Entangled City: Reconciling Cultural Dissonance (European Architectural Medal)

EAM Winning Projects - EAAE Prize for Innovation (Problem Solving)

Eoghan Horgan, Kieran Cremin , University College Cork

Tutors: Jason O'Shaughnessy, Eve Olney

Jury comments:

The project addresses the cultural dissonance between Prague’s history and present day tourist industry. A new architectural layer is put on top of the city’s rather worn and used layer of historicity. Five sites within the old city context are selected for defining new contextual narratives. The new projects are intended to thrive on the social symbiosis of tourists and local residents.
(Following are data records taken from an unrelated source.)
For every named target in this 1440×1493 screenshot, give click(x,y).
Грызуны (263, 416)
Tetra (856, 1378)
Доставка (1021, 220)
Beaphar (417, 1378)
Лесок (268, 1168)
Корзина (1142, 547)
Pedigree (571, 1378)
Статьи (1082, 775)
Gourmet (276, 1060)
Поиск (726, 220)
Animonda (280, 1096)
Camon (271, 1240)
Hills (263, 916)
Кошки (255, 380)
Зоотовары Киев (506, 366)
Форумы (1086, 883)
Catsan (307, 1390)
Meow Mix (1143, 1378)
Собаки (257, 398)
The project is handling the relationship between mass tourism and local culture in an innovative way, establishing a new political framework for the discussion. The five projects are beautifully drawn ideas, giving a freedom for interpretation.

Entangled City: Isometric
Theatre: Model
Theatre: Isometric
Theatre: Section
Church: Isometric
Church: Section
Chronograph: Isometric
Chronograph: Plan
Apothecary: Isometric
Apothecary: Plan
Observatory: Isometric
Observatory: Plan

Author’s comments

Our proposal addresses the cultural dissonance between Prague’s history and present day tourist industry.
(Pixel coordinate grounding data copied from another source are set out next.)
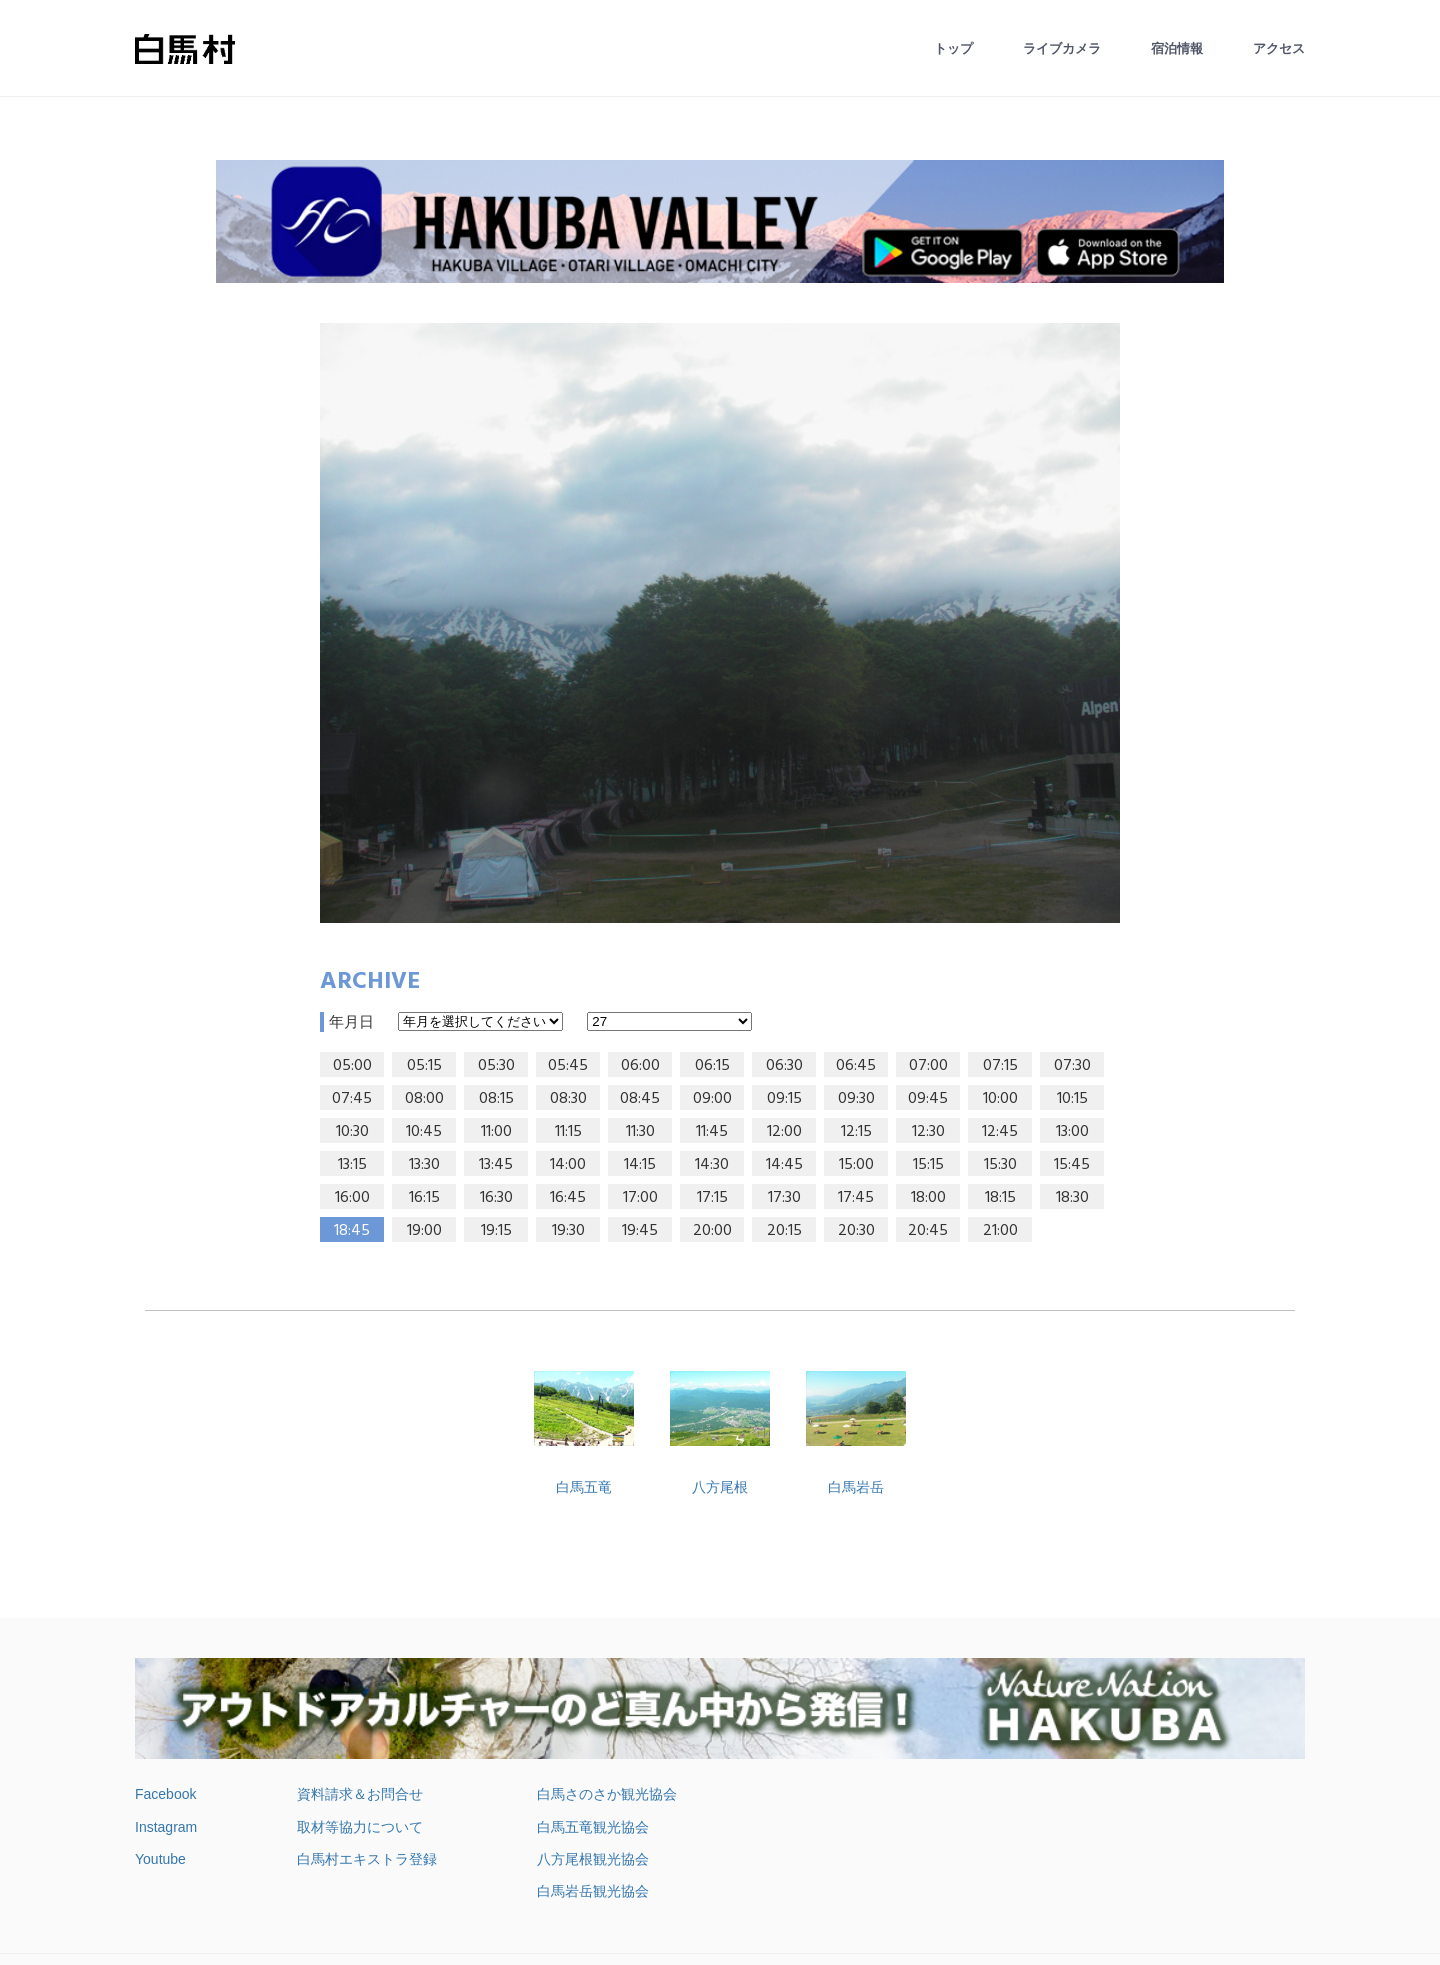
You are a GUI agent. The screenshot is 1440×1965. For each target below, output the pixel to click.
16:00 (352, 1198)
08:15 (496, 1099)
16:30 (496, 1198)
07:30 (1072, 1066)
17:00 (640, 1198)
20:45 (928, 1231)
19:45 (640, 1231)
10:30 (352, 1132)
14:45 (784, 1165)
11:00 (496, 1132)
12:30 (928, 1132)
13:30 (424, 1165)
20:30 (856, 1231)
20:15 (784, 1231)
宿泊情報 (1177, 48)
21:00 (1000, 1231)
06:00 (640, 1066)
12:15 (856, 1132)
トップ (953, 48)
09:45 (928, 1099)
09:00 (712, 1099)
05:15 (424, 1066)
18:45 (352, 1231)
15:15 (928, 1165)
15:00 (856, 1165)
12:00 (784, 1132)
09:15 (784, 1099)
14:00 (568, 1165)
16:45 (568, 1198)
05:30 (496, 1066)
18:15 (1000, 1198)
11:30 (640, 1132)
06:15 (712, 1066)
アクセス (1279, 48)
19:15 (496, 1231)
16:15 (424, 1198)
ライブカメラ (1062, 48)
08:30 (568, 1099)
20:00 (712, 1231)
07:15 (1000, 1066)
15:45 (1072, 1165)
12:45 (1000, 1132)
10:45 (424, 1132)
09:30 (856, 1099)
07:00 (928, 1066)
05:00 (352, 1066)
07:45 (352, 1099)
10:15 (1072, 1099)
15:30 (1000, 1165)
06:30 (784, 1066)
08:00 (424, 1099)
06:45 (856, 1066)
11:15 (568, 1132)
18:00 (928, 1198)
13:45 (496, 1165)
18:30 (1072, 1198)
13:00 (1072, 1132)
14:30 (712, 1165)
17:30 (784, 1198)
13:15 (352, 1165)
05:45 (568, 1066)
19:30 (568, 1231)
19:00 (424, 1231)
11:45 (712, 1132)
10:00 (1000, 1099)
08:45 (640, 1099)
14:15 (640, 1165)
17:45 (856, 1198)
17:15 (712, 1198)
Through extensive drawing, mapping and research into the city’s historical context, we have come to understand Prague as a city formed from an idiosyncratic cultural condition: entanglement, an in-between state where the seemingly dissonant conditions of the ‘real’ and the ‘imaginary’ can be said to simultaneously, improbably and inseparably exist. Our experience as tourists forms the counterpoint to this study. The reductive determinacy of perspective, timetabled activity and spectacle within the context of contemporary tourism highlights a clear cultural dissonance between the city’s past and present. The proposal examines this disparity not as a problem to be solved, but as a loaded opportunity for novel intervention.
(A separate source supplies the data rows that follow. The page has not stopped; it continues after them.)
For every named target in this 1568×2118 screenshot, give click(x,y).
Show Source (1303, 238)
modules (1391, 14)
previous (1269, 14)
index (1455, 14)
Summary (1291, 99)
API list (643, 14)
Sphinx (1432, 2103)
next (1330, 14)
The Entangled City describes a landscape comprised of programmatic, material, spatial, atmospheric and folkloric hybrids drawn from contemporary and ancient sources. The project aims focus on the contextual narratives of five sites: a theatre, a church, a chronograph, an apothecary and an observatory. Each site reconciles an idiosyncratic and contextual history with a form of contemporary tourist determinacy: spectacle, leisure, timetable and gaze respectively. These sites aim to produce a social re-emergence of an entangled culture which thrives on the social symbiosis of tourist and resident.